Because the Japanese American Museum of San Jose (JAMsj) is a 501(c) (3), tax-exempt, nonprofit organization, it's financial support comes from memberships, grants, donations, the Winter Boutique, admission fees, and retail proceeds. Governed by a board of directors, the museum is solely run by nonpaid staff and more than 150 volunteers working to collect, preserve, and share Japanese American art, history, and culture with an emphasis on the greater Bay Area. Through this mission JAMsj hopes to leave a lasting legacy about the Japanese American experience for present and future generations.


Please consider including JAMsj in your estate planning. There are several ways to do this: IRA charitable distributions, charitable gift annuities, and charitable unitrusts, as well as outright bequests. Gifts may include cash, stocks, bonds, retirement assets such as IRA distributions, life insurance, and real estate.


A financial advisor can suggest ways to incorporate gift-giving to JAMsj in your estate planning. More information is available at http://www.jamsj.org/japanese-american-history-museum-san-jose/support-us. If you have questions, please contact us at (408)-294-3138 or at robert@jamsj.org.


If you have a background in financial planning and would like to volunteer to help JAMsj in this area, we welcome your involvement.

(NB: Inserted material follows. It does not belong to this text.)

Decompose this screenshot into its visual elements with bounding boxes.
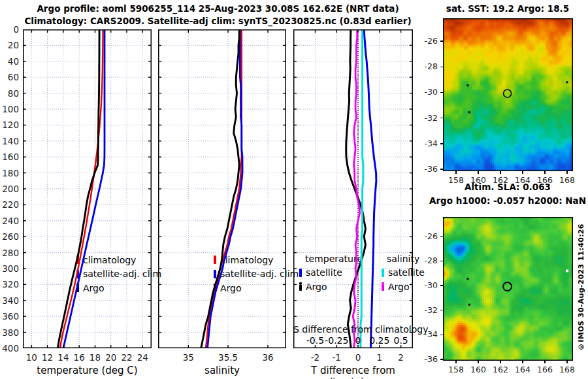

Thank you for your continued support,


Aggie Idemoto, Ed. D., President


Robert McKibbin, Fund Development Director  

Art Class

Sumi-e for the New Year   
Photo courtesy of instructor
Sunday, January 12, 2014 
1:00 p.m.

Japanese American Museum of San Jose

535 S. Fifth Street
San Jose, CA 95112
Experience the spirit and exuberance of the contemporary, yet ancient, art of Japanese ink painting: sumi-e. Learn to create classic themes and techniques, called the Four Gentlemen: bamboo, orchid, chrysanthemum, and plum blossom. Each theme introduces a different stroke or idea. Students will end by painting a horse to celebrate 2014, the year of the horse.


In Japan, sumi-e was first introduced in the 7th Century AD by Japanese scholars returning from a visit to China. Chinese calligraphy and painting became uniquely adapted to Japanese culture and identity. Zen Buddhist priests also used sumi-e as a Zen exercise and discipline. Many Western artists, especially the Impressionists, studied sumi-e or have been influenced by its beauty and freedom of expression.

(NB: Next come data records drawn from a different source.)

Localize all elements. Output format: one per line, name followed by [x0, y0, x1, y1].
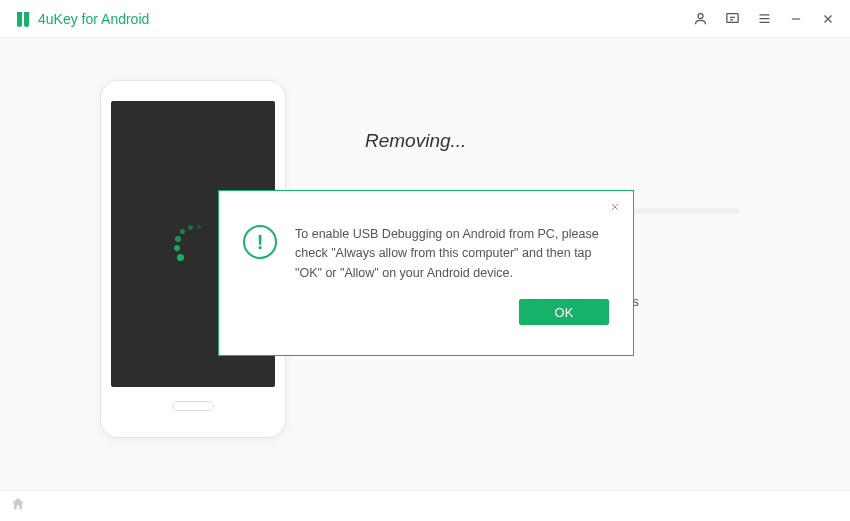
phone-home-button — [172, 401, 214, 411]
spinner-icon — [173, 224, 213, 264]
feedback-icon[interactable] — [724, 11, 740, 27]
svg-point-0 — [698, 14, 703, 19]
dialog-message: To enable USB Debugging on Android from … — [295, 225, 611, 283]
logo-icon — [14, 10, 32, 28]
bottombar — [0, 490, 850, 521]
titlebar-controls — [692, 11, 836, 27]
close-icon[interactable] — [820, 11, 836, 27]
dialog-close-button[interactable] — [607, 199, 623, 215]
account-icon[interactable] — [692, 11, 708, 27]
status-text: Removing... — [365, 130, 466, 152]
app-logo: 4uKey for Android — [14, 10, 149, 28]
minimize-icon[interactable] — [788, 11, 804, 27]
home-icon[interactable] — [10, 496, 26, 516]
menu-icon[interactable] — [756, 11, 772, 27]
titlebar: 4uKey for Android — [0, 0, 850, 38]
usb-debugging-dialog: ! To enable USB Debugging on Android fro… — [218, 190, 634, 356]
ok-button[interactable]: OK — [519, 299, 609, 325]
warning-icon: ! — [243, 225, 277, 259]
main-content: Removing... Please do not disconnect you… — [0, 38, 850, 490]
app-title: 4uKey for Android — [38, 11, 149, 27]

SHIRLEY LIN KINOSHITA is an experienced artist and instructor of Asian brush painting and watercolor. She has taught at Hakone Gardens, for adult education programs, and privately in her home. Shirley is an instructor and member of the Sumi-e Society of America.




Cost: $10 class fee plus admission to the museum (nonmembers, $5; students and seniors over age 65, $3; JAMsj members and children under 12, free). An additional $3 materials fee (cash only) will be collected at the beginning of class. Class fee is reduced to $5 for members who are active volunteers at the museum.

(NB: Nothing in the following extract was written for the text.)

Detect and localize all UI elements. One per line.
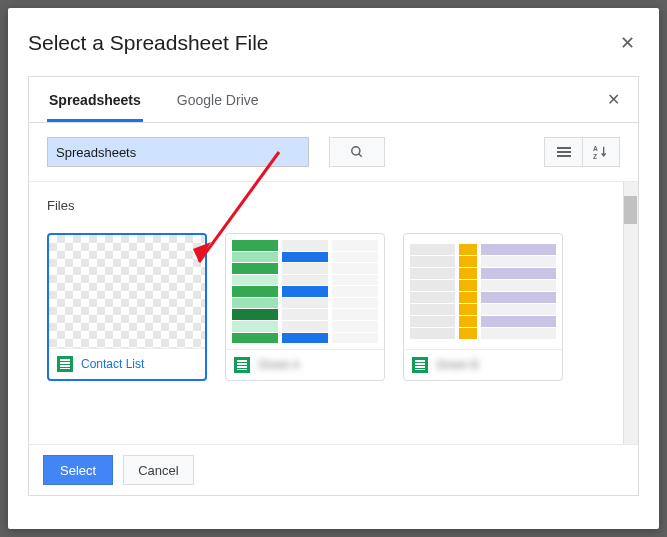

Class is limited to 20 students; 5-student minimum. RSVP early. Please contact PublicPrograms@jamsj.org or call (408) 294-3138 to reserve a spot.

Live Poetry Readings


Honoring Ourselves Through Our Writing

Saturday, January 18, 2014

1:00 p.m. 

Japanese American Museum San Jose
535 N. 5th Street
San Jose, CA  95112

Ever wonder what your grandparents, parents, or siblings thought or felt during the internment and its aftermath? Poetry gives voice to what cannot be spoken, distills experiences, and exposes the universality of intimate moments. Issei tanka poems set the stage for special guest, Nisei poet Mitsuye Yamada (author, Camp Notes), as well as Sansei poets Roger Abe, Stefanie Kaku, and Ann Muto (author, Open Passage). They are all experts at honoring the legacy of poetry which enlightens their lives. An audience open mic will close the program.

Cost: Free with admission to the museum (nonmembers, $5; students and seniors over age 65, $3; JAMsj members and children under 12, free).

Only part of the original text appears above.